[Saved data entries]
+--

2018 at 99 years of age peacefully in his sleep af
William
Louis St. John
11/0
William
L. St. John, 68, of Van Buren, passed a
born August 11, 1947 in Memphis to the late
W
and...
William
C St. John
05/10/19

+--

§ Instructions to follow
Every entry above should be transcribed exactly as it appears.

§ Answer
2018 at 99 years of age peacefully in his sleep af
William
Louis St. John
11/0
William
L. St. John, 68, of Van Buren, passed a
born August 11, 1947 in Memphis to the late
W
and...
William
C St. John
05/10/19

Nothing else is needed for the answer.